** Opening Given records block **
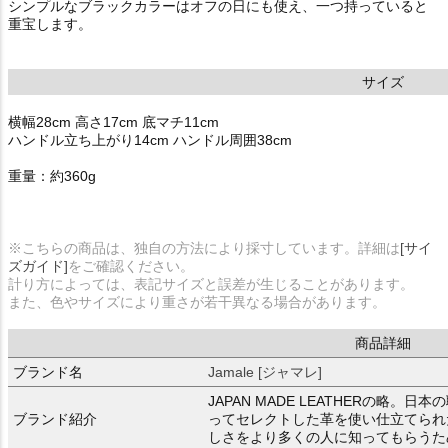
シンプルなブラックカラーはオフの日にも使え、一つ持っていると
重宝します。
サイズ
横幅28cm 高さ17cm 底マチ11cm
ハンドル立ち上がり14cm ハンドル周囲38cm
重量：約360g
※こちらの商品は、独自の方法により採寸しています。詳細は
[サイ
ズガイド]
をご確認ください。
計り方によっては、表記サイズと誤差が生じることがあります。
また、色やサイズにより重さが若干異なる場合があります。
商品詳細
ブランド名
Jamale [ジャマレ]
JAPAN MADE LEATHERの略
ブランド紹介
ってセレクトした革を使い仕立てられ
しさをより多くの人に知ってもらうた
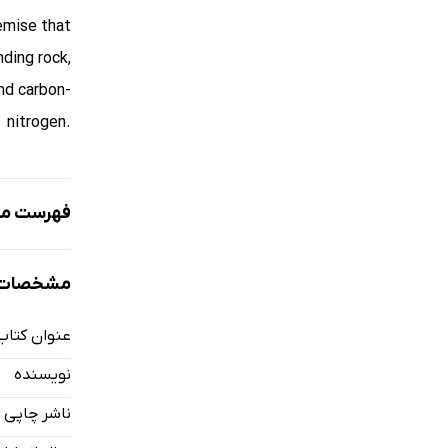
emise that
nding rock,
nd carbon-
nitrogen.
فهرست مط
gical Time
مشخصات ک
 time scale
ng methods
عنوان کتاب
ng methods
نویسنده
Earthquake
ناشر چاپی
earthquake?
** Closing Given records block **
**Your assignment**
Each line above should be set down exactly as written, with pictures excluded.

**Solution to the problem**
シンプルなブラックカラーはオフの日にも使え、一つ持っていると
重宝します。
サイズ
横幅28cm 高さ17cm 底マチ11cm
ハンドル立ち上がり14cm ハンドル周囲38cm
重量：約360g
※こちらの商品は、独自の方法により採寸しています。詳細は
[サイ
ズガイド]
をご確認ください。
計り方によっては、表記サイズと誤差が生じることがあります。
また、色やサイズにより重さが若干異なる場合があります。
商品詳細
ブランド名
Jamale [ジャマレ]
JAPAN MADE LEATHERの略
ブランド紹介
ってセレクトした革を使い仕立てられ
しさをより多くの人に知ってもらうた
emise that
nding rock,
nd carbon-
nitrogen.
فهرست مط
gical Time
مشخصات ک
 time scale
ng methods
عنوان کتاب
ng methods
نویسنده
Earthquake
ناشر چاپی
earthquake?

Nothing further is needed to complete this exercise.